Untuk meringkas hal di atas:

  1. Berdasarkan sifat vaksin modern, orang yang tidak divaksinasi tidak menimbulkan risiko penyebaran poliomielitis, difteri, pertusis, dan berbagai jenis H. influenza yang lebih besar dibandingkan dengan orang yang divaksinasi; yang tidak divaksinasi juga tidak berisiko menularkan hepatitis B di lingkungan sekolah, dan tetanus tidak menular sama sekali.
  2. Risiko pergi ke unit gawat darurat setelah vaksinasi meningkat secara signifikan, menunjukkan bahwa vaksinasi tidak aman;
  3. Wabah campak tidak dapat sepenuhnya dicegah meskipun cakupan vaksinasi telah lengkap;
  4. Pemberian imunoglobulin adalah metode yang efektif untuk mencegah campak dan penyakit virus lainnya pada bayi dan orang dengan gangguan sistem imun. Ini juga dapat digunakan ketika ada risiko infeksi yang tinggi.

Fakta-fakta di atas menjelaskan mengapa diskriminasi terhadap anak-anak yang tidak divaksinasi di sekolah-sekolah pendidikan umum sama sekali tidak dapat dibenarkan, karena kurangnya vaksinasi di antara para penentang hati nurani tidak menimbulkan risiko khusus bagi masyarakat.

Hormat kami, Tetiana Obukhanich, PhD

Tetiana Obukhanich adalah penulis Ilusi Vaksin. Dia belajar imunologi di universitas kedokteran paling bergengsi. Tetyana memperoleh gelar di bidang imunologi dari Rockefeller University di New York, dan setelah itu ia belajar di Harvard Medical School (Boston, Massachusetts) dan Stanford University (California).

LAMPIRAN

# 1. Kelompok kolaboratif Studi IPV Kuba. (2007) Uji coba terkontrol secara acak dari vaksin virus polio yang tidak aktif di Kuba. N Engl J Med 356: 1536-44

# 2. Warfel dkk. (2014) Vaksin pertusis aselular melindungi terhadap penyakit tetapi gagal mencegah infeksi dan penularan pada model primata bukan manusia.

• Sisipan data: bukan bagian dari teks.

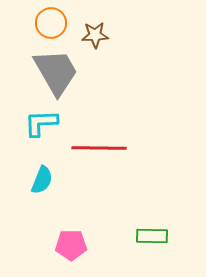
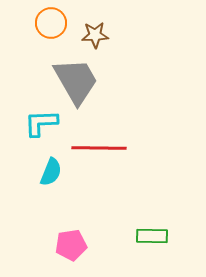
gray trapezoid: moved 20 px right, 9 px down
cyan semicircle: moved 9 px right, 8 px up
pink pentagon: rotated 8 degrees counterclockwise
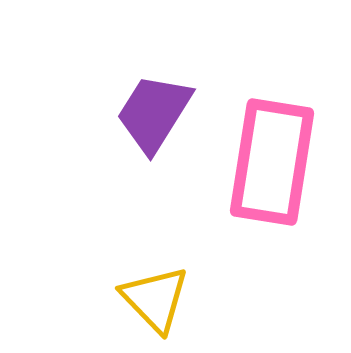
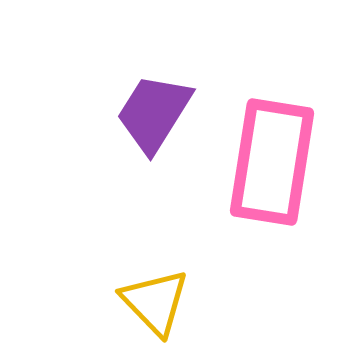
yellow triangle: moved 3 px down
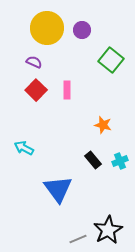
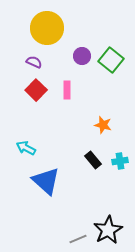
purple circle: moved 26 px down
cyan arrow: moved 2 px right
cyan cross: rotated 14 degrees clockwise
blue triangle: moved 12 px left, 8 px up; rotated 12 degrees counterclockwise
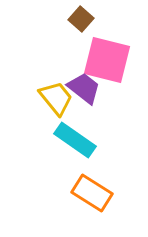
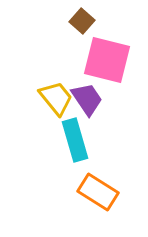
brown square: moved 1 px right, 2 px down
purple trapezoid: moved 3 px right, 11 px down; rotated 18 degrees clockwise
cyan rectangle: rotated 39 degrees clockwise
orange rectangle: moved 6 px right, 1 px up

Proc Natl Acad Sci USA 111: 787-92

Nomor 3. Pertemuan Dewan Penasihat Ilmiah, Kantor Penyakit Menular, Pusat Pengendalian dan Pencegahan Penyakit, Pusat Komunikasi Global Tom Harkins, Atlanta, Georgia, 11-12 Desember 2013

4. Rubach dkk. (2011) Peningkatan insiden penyakit Haemophilus influenzae invasif pada orang dewasa, Utah, USA. Muncul Menginfeksi Dis 17: 1645-50

Nomor 5. Wilson dkk. (2011) Efek samping setelah vaksinasi 12 dan 18 bulan: analisis seri kasus berbasis populasi yang dikendalikan sendiri. PLoS One 6: e27897

6. De Serres dkk.(2013) Epidemi campak terbesar di Amerika Utara dalam satu dekade – Quebec, Kanada, 2011: kontribusi kejadian kerentanan, kebetulan, dan superspreading. J Menginfeksi Dis 207: 990-98

nomor 7. Wang dkk. (2014) Kesulitan dalam mengeliminasi campak dan mengendalikan rubella dan gondongan: studi potong lintang dari vaksinasi campak dan rubella pertama dan vaksinasi campak, gondongan, dan rubella kedua. PLoS One 9: e89361

8. Buku Pegangan Imunoglobulin, Badan Perlindungan Kesehatan

Pengarang: Tetiana Obukhanich

Terjemahan: Ekaterina Cherepanova khusus untuk proyek MedAlternativa.info

Kami berterima kasih kepada Ekaterina Cherepanova atas bantuan gratisnya!